On the bare rocky platform to the north of the towering mass of Dun na
bhFioradh, occupying almost the whole area between that hill and the Mullach Fearna mearing, is to be seen a very remarkable group of circular structures.
The plan given (Plate XXIII) shows their disposition: the numeral with
each represents the approximate diameter (ranging from 20 to 42 feet), as ascertained by pacing. The plan itself was made with the aid of a plane-table. Where enough of the structures remain to show details, they are seen to consist of two rings of upright slabs with small stone filling between, the walls thus made being about 3 feet thick.
They are ruined so completely that it is impossible to say where the doorways may have been. The forty-seven recorded on the plan are all of which we could be sure: some other rude groups of stone here and there were possibly the remains of others, but it
was impossible to be certain about this.
There is no trace of internal divisions. These enclosures were probably protecting walls within which were erected dwellings of some temporary nature—tents or huts. It is not at all improbable that they were the dwelling-places of the carn-builders: if so, those interesting structures may fairly claim to be one of the oldest village sites in northern Europe.
On account of the extremely rocky nature of the space on which these
structures stand, and the insignificant height and rough construction of the
structures themselves, it proved impossible to obtain a photograph that
shows any of them satisfactorily: the eye is unable to distinguish the circle of stones from the rocky background inwhich it is set. Several attempts were made, all, however, unsuccessful.
An idea of the general appearance of the
site is given by the two photographs (Plate XVI, figs. 3, 4). The first of these is taken across Upper Clar, from above Boithin an tSagairt, overlooking Dun
na bhFioradh with its two carns on the summit; to the left of the ridge is the rock-surface, on which are the circles.
The second view is taken from Dun na bhFioradh itself; and though not a very successful photograph, the circles can be clearly seen in it scattered among the rocks.
Excavations at Doonaveeragh, 2003
The excavations at Mullaghafarna took place over a few weeks in early summer of 2003. The plateau becomes covered with bracken in late summer, and the hut foundations vanish until the autumn. Three huts were selected from different parts of the plateau and 6 x 1 meter trenches, or keyhole excavations were dug. From the NUIG website:
A high resolution survey of the plateau was carried out using digital photogrammetry. The survey was carried out by Robert Shaw and Anthony Corns, The Discovery Programme, based on imagery captured by BKS Ltd, Coleraine. This initial part of the survey identified 153 enlosures/hut sites on the plateau.
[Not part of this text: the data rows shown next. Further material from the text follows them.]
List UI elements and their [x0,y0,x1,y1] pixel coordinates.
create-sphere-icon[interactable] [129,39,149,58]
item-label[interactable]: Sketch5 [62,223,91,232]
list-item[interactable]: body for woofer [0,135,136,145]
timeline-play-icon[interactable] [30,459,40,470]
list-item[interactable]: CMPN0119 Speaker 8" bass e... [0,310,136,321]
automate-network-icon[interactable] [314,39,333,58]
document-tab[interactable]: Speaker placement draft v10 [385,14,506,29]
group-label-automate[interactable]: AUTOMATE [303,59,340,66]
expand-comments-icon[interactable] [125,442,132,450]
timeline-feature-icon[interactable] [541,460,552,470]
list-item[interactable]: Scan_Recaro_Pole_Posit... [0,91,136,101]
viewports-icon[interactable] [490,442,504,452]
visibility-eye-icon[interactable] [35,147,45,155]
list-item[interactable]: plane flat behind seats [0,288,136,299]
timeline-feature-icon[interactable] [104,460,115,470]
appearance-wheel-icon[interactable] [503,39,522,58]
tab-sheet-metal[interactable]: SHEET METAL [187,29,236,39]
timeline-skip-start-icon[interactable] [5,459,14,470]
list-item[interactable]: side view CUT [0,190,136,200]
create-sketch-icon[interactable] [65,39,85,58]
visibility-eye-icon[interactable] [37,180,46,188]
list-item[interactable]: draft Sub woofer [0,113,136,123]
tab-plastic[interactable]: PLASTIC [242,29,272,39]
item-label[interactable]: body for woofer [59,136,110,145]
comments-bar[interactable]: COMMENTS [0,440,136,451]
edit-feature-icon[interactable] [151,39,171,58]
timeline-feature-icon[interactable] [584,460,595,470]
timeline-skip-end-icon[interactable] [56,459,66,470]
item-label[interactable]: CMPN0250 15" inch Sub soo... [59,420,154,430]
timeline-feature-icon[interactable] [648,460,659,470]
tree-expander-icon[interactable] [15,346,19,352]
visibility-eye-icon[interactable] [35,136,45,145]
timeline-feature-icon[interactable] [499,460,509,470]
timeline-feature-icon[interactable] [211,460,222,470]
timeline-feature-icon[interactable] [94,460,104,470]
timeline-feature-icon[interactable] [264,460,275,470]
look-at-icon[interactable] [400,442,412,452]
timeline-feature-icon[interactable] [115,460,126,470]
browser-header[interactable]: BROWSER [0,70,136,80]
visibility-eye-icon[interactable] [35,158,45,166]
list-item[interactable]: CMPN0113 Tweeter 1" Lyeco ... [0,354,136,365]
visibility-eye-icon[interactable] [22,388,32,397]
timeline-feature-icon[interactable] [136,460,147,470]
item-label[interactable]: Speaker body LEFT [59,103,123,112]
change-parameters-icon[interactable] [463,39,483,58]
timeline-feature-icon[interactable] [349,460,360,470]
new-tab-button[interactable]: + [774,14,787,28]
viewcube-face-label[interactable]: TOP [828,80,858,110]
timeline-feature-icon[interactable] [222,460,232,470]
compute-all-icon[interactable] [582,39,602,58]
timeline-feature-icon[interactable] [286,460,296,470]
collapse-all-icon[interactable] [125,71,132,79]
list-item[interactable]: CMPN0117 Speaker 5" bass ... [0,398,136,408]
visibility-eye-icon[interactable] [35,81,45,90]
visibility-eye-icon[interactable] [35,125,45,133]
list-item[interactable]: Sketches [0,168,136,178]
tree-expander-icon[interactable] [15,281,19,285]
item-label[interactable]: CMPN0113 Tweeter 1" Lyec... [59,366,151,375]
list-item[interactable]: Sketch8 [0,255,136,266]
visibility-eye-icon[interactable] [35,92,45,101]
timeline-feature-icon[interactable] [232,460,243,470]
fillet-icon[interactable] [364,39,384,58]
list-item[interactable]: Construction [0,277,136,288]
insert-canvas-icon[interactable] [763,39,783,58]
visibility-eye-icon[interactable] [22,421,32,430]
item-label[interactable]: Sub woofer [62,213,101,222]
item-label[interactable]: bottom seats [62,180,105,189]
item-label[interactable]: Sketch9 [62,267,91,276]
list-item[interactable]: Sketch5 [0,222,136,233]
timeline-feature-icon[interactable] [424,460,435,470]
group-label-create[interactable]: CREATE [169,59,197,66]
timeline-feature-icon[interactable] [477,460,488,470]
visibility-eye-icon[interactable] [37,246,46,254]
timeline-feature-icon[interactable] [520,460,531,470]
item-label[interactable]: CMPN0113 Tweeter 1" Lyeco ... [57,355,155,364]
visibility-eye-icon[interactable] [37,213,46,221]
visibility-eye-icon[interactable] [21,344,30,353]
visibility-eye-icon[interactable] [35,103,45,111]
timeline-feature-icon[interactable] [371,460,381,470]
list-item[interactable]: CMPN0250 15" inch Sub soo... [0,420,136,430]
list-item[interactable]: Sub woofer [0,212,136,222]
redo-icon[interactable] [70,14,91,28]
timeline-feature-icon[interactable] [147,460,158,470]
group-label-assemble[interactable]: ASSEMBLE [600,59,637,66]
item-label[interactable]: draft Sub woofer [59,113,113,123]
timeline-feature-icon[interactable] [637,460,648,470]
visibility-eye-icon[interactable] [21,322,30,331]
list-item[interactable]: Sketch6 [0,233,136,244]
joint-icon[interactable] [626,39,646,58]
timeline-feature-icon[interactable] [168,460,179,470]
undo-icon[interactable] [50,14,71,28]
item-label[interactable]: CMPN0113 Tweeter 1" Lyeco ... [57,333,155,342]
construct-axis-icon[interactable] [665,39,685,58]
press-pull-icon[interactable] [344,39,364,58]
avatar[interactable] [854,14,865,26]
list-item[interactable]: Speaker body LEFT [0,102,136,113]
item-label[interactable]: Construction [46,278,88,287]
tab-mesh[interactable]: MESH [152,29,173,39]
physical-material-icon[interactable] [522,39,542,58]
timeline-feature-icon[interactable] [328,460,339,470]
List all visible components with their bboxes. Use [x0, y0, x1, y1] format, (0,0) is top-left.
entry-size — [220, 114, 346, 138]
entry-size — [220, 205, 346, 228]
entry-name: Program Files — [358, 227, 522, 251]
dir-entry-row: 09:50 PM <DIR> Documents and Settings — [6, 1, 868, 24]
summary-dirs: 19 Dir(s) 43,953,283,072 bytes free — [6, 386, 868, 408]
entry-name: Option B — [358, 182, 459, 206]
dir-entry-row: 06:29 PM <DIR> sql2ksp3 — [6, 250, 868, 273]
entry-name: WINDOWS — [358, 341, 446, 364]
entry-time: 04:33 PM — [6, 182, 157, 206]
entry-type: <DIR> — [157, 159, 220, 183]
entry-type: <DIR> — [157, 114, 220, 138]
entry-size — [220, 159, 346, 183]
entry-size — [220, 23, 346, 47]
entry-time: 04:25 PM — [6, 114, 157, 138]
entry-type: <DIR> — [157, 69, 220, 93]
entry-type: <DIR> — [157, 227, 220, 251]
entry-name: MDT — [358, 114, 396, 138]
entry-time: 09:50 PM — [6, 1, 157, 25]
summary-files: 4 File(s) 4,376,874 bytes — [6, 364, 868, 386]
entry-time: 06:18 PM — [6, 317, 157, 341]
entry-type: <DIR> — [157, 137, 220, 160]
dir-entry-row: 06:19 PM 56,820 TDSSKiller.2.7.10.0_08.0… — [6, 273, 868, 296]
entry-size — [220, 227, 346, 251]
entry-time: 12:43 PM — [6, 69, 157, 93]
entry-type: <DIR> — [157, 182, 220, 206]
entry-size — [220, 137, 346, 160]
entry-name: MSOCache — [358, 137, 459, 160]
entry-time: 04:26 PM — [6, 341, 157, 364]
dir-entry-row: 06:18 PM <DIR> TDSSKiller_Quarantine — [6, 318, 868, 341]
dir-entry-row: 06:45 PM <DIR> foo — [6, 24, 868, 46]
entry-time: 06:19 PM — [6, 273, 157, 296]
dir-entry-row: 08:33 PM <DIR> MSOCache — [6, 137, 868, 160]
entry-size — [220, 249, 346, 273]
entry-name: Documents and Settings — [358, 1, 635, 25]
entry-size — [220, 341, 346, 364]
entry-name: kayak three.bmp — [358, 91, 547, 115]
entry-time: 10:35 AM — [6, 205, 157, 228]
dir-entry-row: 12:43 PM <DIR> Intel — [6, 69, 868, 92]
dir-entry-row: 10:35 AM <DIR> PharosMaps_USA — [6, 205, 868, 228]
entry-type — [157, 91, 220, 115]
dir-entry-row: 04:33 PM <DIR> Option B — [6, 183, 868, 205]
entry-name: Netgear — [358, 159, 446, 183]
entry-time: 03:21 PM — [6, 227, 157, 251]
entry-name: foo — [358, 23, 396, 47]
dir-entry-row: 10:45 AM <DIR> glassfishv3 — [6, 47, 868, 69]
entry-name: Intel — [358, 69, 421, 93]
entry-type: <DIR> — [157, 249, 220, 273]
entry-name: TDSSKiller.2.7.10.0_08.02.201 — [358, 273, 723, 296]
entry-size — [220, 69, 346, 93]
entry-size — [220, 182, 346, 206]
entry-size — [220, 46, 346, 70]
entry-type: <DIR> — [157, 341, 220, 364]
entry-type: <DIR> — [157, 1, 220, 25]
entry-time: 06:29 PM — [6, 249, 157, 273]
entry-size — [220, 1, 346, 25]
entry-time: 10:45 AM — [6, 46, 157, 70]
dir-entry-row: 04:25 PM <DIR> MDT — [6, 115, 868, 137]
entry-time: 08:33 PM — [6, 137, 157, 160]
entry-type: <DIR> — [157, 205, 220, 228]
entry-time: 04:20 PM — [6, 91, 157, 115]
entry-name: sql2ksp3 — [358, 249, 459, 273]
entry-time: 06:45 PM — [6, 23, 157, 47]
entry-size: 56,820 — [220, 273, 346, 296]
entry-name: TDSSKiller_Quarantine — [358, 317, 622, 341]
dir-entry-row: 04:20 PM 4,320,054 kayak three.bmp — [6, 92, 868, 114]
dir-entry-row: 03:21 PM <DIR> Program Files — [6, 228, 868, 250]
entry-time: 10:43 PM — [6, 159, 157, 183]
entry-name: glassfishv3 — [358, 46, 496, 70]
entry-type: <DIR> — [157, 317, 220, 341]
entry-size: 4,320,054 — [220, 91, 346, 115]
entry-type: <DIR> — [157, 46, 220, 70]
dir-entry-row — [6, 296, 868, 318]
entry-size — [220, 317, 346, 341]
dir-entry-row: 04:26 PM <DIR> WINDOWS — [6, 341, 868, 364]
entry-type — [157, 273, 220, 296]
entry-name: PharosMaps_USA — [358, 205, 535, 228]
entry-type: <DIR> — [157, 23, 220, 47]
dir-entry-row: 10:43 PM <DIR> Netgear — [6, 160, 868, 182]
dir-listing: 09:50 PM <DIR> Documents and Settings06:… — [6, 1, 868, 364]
The second phase of the survey consists of the production of interpretative plans of each individual site. This work is extremely time consuming, as it involves extensive GIS analysis, followed up by detailed work in the field.
This work is in progress. With the main aim to establish the cultural context for the c. 150 enclosures/hut sites on Mullaghfarna, minor trial excavations were carried out in 2003.
All three sites excavated produced finds of Neolithic/Early Bronze Age date. All archaeological material had been washed down into the often deep fissures in the bedrock, leaving no material in situ.
To create a firmer chronological framework for the dating of the enclosures/hut sites, even though no material was found in primary contexts, ten radiocarbon dates (AMS) were processed from the sites.
The dating was performed by Centre for Isotope Research, Groningen, The Netherlands, and was funded by the Small Research Grant received from IRCHSS. The dates indicate both Neolithic and Bronze activity on the plateau.
The excavations proved a number of things. The hut foundations date to the neolithic and so were lived in by the people who built the cairns. This is show by the find of a fine flint knife of a type dating from about 3,200 BC. Like the megalithic chambers on the hill above, the houses were used throughout bronze age, which indicates that the same people lived here and continued using the site.
Another thing Dr. Bergh proved is that the pleteau was a smooth green field when the hut foundations were built, so the deep weathered karst of the plateau occured after the village was abandoned. This was shown by the lack of weathering or grykes under the walls.